Key Takeaways

  • Amazon has launched an experimental initiative to create AI-generated podcasts where two AI hosts discuss products and take fictional listener questions, as reported by Katie at Business Insider.
  • This venture aims to provide deep, automated product information across Amazon's vast catalog, pushing the frontier of AI in content marketing.
  • John Coogan expressed skepticism about the consumer appetite for hour-long AI podcasts, especially for everyday products like “paper towels.”
  • The discussion highlights a tension: while AI offers scalability for content generation, its practical value in engaging customers with lengthy, automated commercial content remains an open question.

The Disagreement

Amazon, a company known for aggressive experimentation, is diving headfirst into AI-generated content for product marketing. According to Jordi Hays, Amazon will now create an AI podcast for their products, featuring two AI hosts who “discuss the products and take your questions as if it's a call-in show.” This bold move reflects a belief that AI can provide unprecedented detail and scale in communicating product information.

However, John Coogan immediately pumped the brakes on the hype. He questioned the fundamental demand for such an offering, asking, “I don't know if people want to listen to a full podcast about every product they buy on Amazon.” Coogan painted a vivid picture of the likely content: “You can imagine the type of products that people are generating AI podcasts for. only the silliest things will be generated.” He envisioned a world where, instead of a simple filter, a customer might endure “an hourong podcast about every possible skew” just to make a purchasing decision, a prospect he found tedious.

His skepticism stems from a practical view of consumer behavior.
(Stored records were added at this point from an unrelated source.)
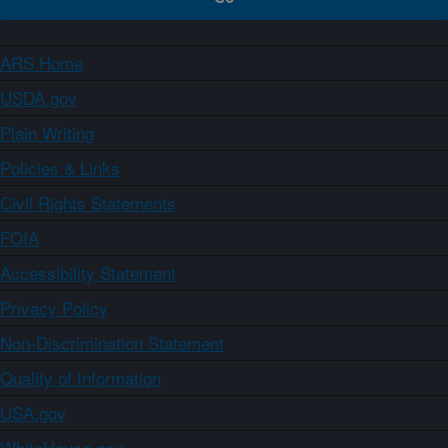
ARS Home
USDA.gov
Plain Writing
Policies & Links
Civil Rights Statements
FOIA
Accessibility Statement
Privacy Policy
Non-Discrimination Statement
Quality of Information
USA.gov
WhiteHouse.gov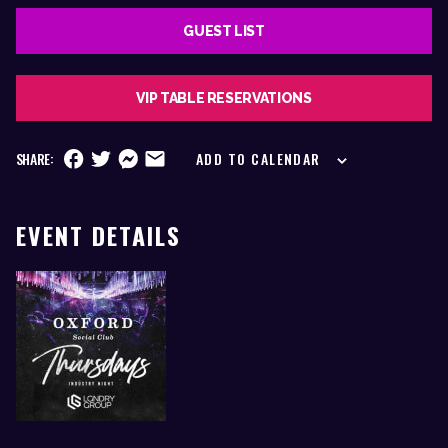
GUEST LIST
VIP TABLE RESERVATIONS
SHARE:
ADD TO CALENDAR
EVENT DETAILS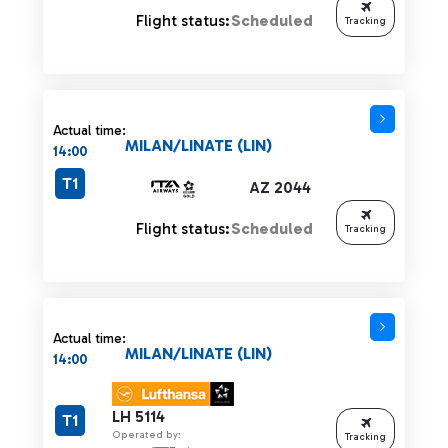
Flight status:
Scheduled
Tracking
Actual time:
MILAN/LINATE (LIN)
14:00
T1
AZ 2044
Flight status:
Scheduled
Tracking
Actual time:
MILAN/LINATE (LIN)
14:00
LH 5114
T1
Operated by:
Tracking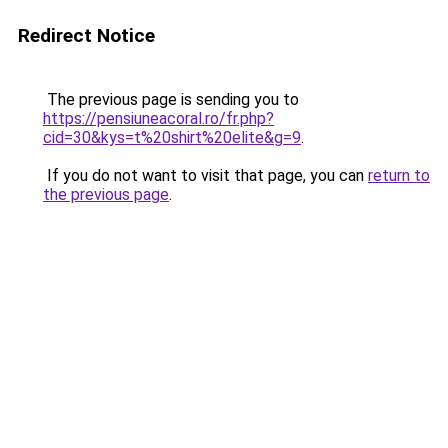
Redirect Notice
The previous page is sending you to
https://pensiuneacoral.ro/fr.php?
cid=30&kys=t%20shirt%20elite&g=9
.
If you do not want to visit that page, you can
return to
the previous page
.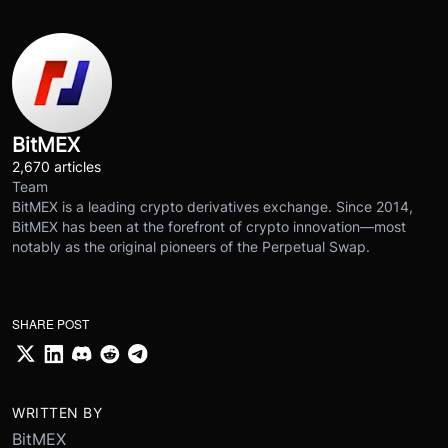
BitMEX
2,670 articles
Team
BitMEX is a leading crypto derivatives exchange. Since 2014,
BitMEX has been at the forefront of crypto innovation—most
notably as the original pioneers of the Perpetual Swap.
SHARE POST
WRITTEN BY
BitMEX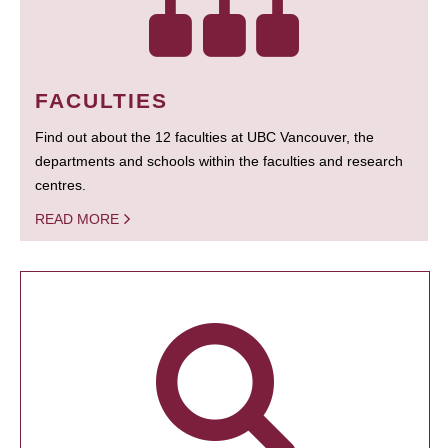
FACULTIES
Find out about the 12 faculties at UBC Vancouver, the
departments and schools within the faculties and research
centres.
READ MORE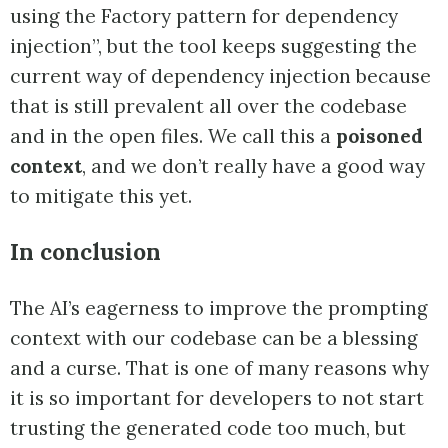
using the Factory pattern for dependency
injection”, but the tool keeps suggesting the
current way of dependency injection because
that is still prevalent all over the codebase
and in the open files. We call this a
poisoned
context
, and we don’t really have a good way
to mitigate this yet.
In conclusion
The AI’s eagerness to improve the prompting
context with our codebase can be a blessing
and a curse. That is one of many reasons why
it is so important for developers to not start
trusting the generated code too much, but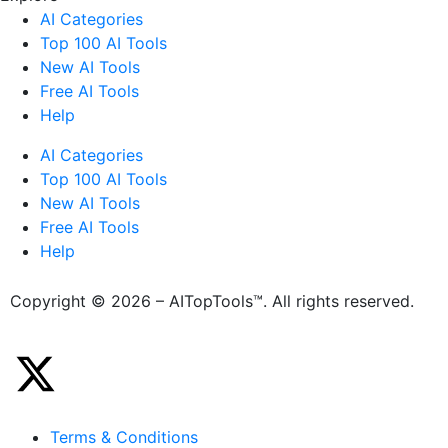
AI Categories
Top 100 AI Tools
New AI Tools
Free AI Tools
Help
AI Categories
Top 100 AI Tools
New AI Tools
Free AI Tools
Help
Copyright © 2026 – AITopTools™. All rights reserved.
Terms & Conditions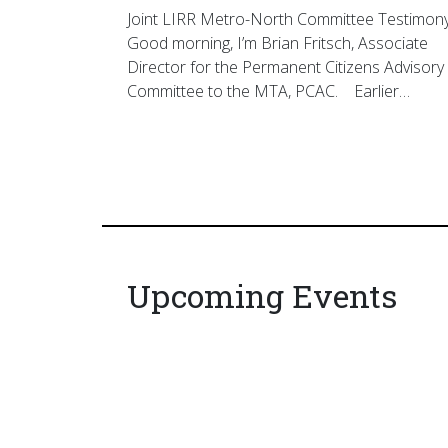
Joint LIRR Metro-North Committee Testimon
Good morning, I’m Brian Fritsch, Associate
Director for the Permanent Citizens Advisory
Committee to the MTA, PCAC. Earlier…
Upcoming Events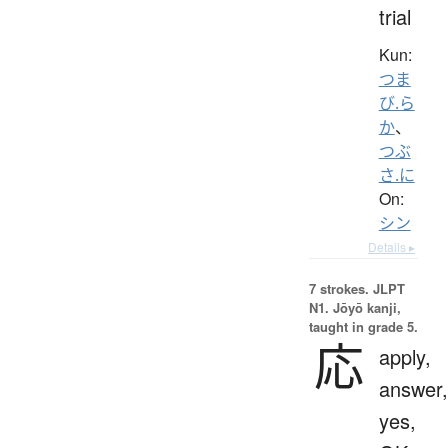
trial
Kun:
つま
び.ら
か
、
つぶ
さ.に
On:
シン
Details ▸
7 strokes.
JLPT
N1. Jōyō kanji,
taught in grade 5.
応
apply,
answer,
yes,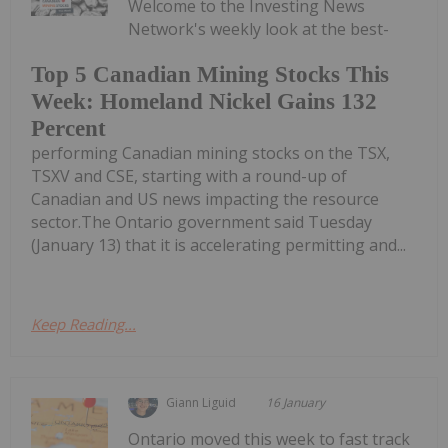
Welcome to the Investing News
Network's weekly look at the best-
Top 5 Canadian Mining Stocks This
Week: Homeland Nickel Gains 132
Percent
performing Canadian mining stocks on the TSX,
TSXV and CSE, starting with a round-up of
Canadian and US news impacting the resource
sector.The Ontario government said Tuesday
(January 13) that it is accelerating permitting and...
Keep Reading...
Giann Liguid
16 January
Ontario moved this week to fast track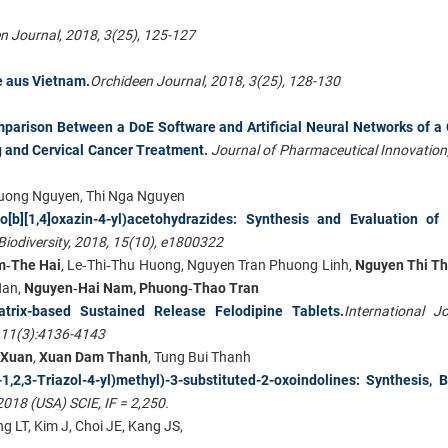
n Journal, 2018, 3(25), 125-127
e aus Vietnam.
Orchideen Journal, 2018, 3(25), 128-130
parison Between a DoE Software and Artificial Neural Networks of a
g and Cervical Cancer Treatment
.
Journal of Pharmaceutical Innovation,
 Huong Nguyen, Thi Nga Nguyen
nzo[b][1,4]oxazin-4-yl)acetohydrazides: Synthesis and Evaluation o
iodiversity, 2018, 15(10), e1800322
m
‐The Hai
, Le‐Thi‐Thu Huong, Nguyen Tran Phuong Linh,
Nguyen Thi T
Han,
Nguyen
‐Hai Nam, Phuong‐Thao Tran
trix-based Sustained Release Felodipine Tablets.
International J
 11(3):4136-4143
 Xuan
,
Xuan Dam Thanh
, Tung Bui Thanh
,2,3-Triazol-4-yl)methyl)-3-substituted-2-oxoindolines: Synthesis, B
2018 (USA) SCIE, IF = 2,250.
ng LT, Kim J, Choi JE, Kang JS,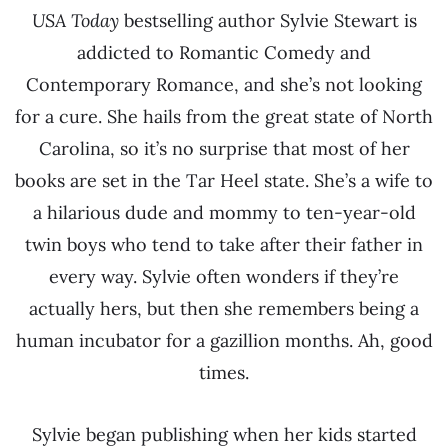
USA Today
bestselling author Sylvie Stewart is
addicted to Romantic Comedy and
Contemporary Romance, and she’s not looking
for a cure. She hails from the great state of North
Carolina, so it’s no surprise that most of her
books are set in the Tar Heel state. She’s a wife to
a hilarious dude and mommy to ten-year-old
twin boys who tend to take after their father in
every way. Sylvie often wonders if they’re
actually hers, but then she remembers being a
human incubator for a gazillion months. Ah, good
times.
Sylvie began publishing when her kids started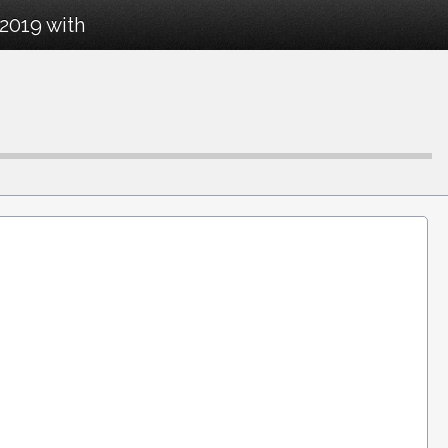
2019 with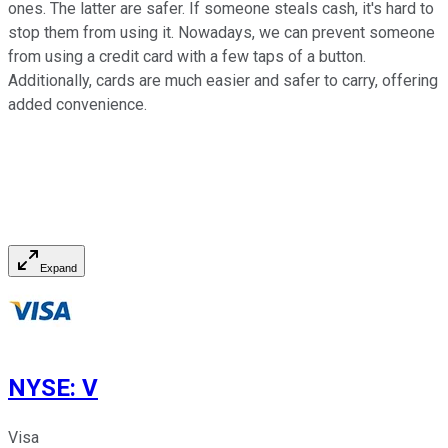
ones. The latter are safer. If someone steals cash, it's hard to
stop them from using it. Nowadays, we can prevent someone
from using a credit card with a few taps of a button.
Additionally, cards are much easier and safer to carry, offering
added convenience.
Expand
NYSE
:
V
Visa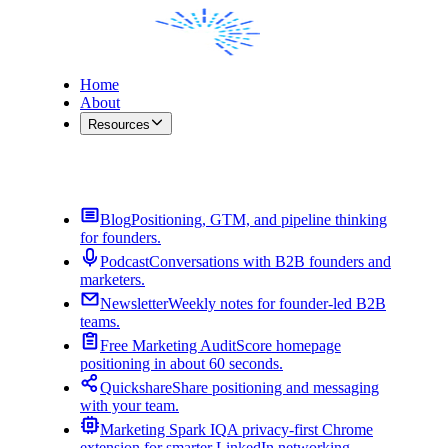
Home
About
Resources
Contact Me
Blog
Positioning, GTM, and pipeline thinking
for founders.
Podcast
Conversations with B2B founders and
marketers.
Newsletter
Weekly notes for founder-led B2B
teams.
Free Marketing Audit
Score homepage
positioning in about 60 seconds.
Quickshare
Share positioning and messaging
with your team.
Marketing Spark IQ
A privacy-first Chrome
extension for smarter LinkedIn networking.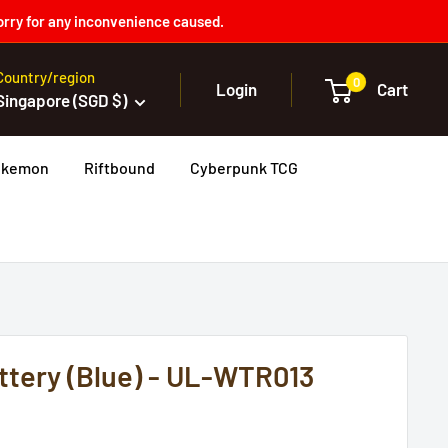
orry for any inconvenience caused.
Country/region
0
Login
Cart
Singapore (SGD $)
okemon
Riftbound
Cyberpunk TCG
tery (Blue) - UL-WTR013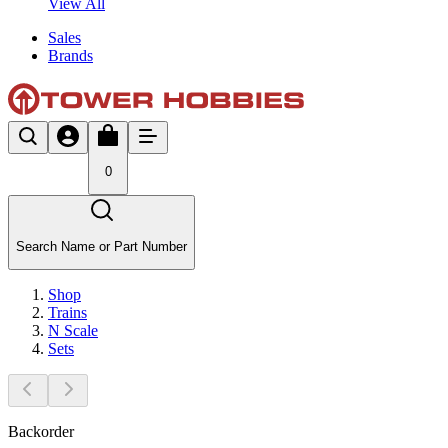
View All
Sales
Brands
0
Search Name or Part Number
Shop
Trains
N Scale
Sets
Backorder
While Amazon aims to give customers every piece of information, Coogan doubts the format's ability to hold attention for lengthy periods on what he deems mundane items. For him, the idea of an AI droning on about paper towels for sixty minutes is a solution in search of a problem, particularly when simpler, more efficient ways to find product details already exist.

Who's Right (and When They're Wrong)

John Coogan is likely right about the immediate, widespread consumer demand for these specific AI podcasts. Most people probably won't queue up an hour-long AI discussion about laundry detergent or a new spatula. For many everyday purchases, convenience, price, and brief reviews trump a deep dive. The entertainment and engagement bar for AI-generated conversation is still very high, especially when the topic is purely commercial and potentially dull.

However, Amazon isn't necessarily wrong for trying. This is less about perfect consumer adoption today and more about exploring the outer limits of AI content generation. Think of it as an expensive R&D project disguised as a marketing initiative. Amazon is likely using this experiment to:

1. Develop Foundational Tech: Refine AI models for long-form, multi-host conversational content, voice synthesis, and dynamic question-answering for product data.

2. Gather Data: Learn what kinds of product information, presented by AI, resonates (or doesn't) with any segment of their audience, however small.

3. Future-Proof Content: The current iteration might be clunky, but the underlying capability could lead to shorter, hyper-personalized audio ads, interactive AI product assistants, or on-demand deep dives for highly technical or expensive products where nuanced information is critical.

For a niche product, or one with complex features that require significant explanation, an AI podcast could serve as a scalable, always-on "expert." The error isn't in generating the content, but perhaps in assuming a general audience will want to consume it in this long-form, generic way.

What to Do With This

Don't blindly copy Amazon's strategy of launching hour-long AI podcasts for every product. Instead, identify one specific, high-friction point in your customer's journey where detailed product information is either scarce, hard to access, or expensive to deliver at scale. Experiment with a narrow, targeted AI solution—perhaps 60-second audio summaries for technical FAQs, personalized audio walkthroughs for new users, or dynamically generated product comparisons based on individual search history. Focus on solving a real information gap with AI, not just generating content for content's sake.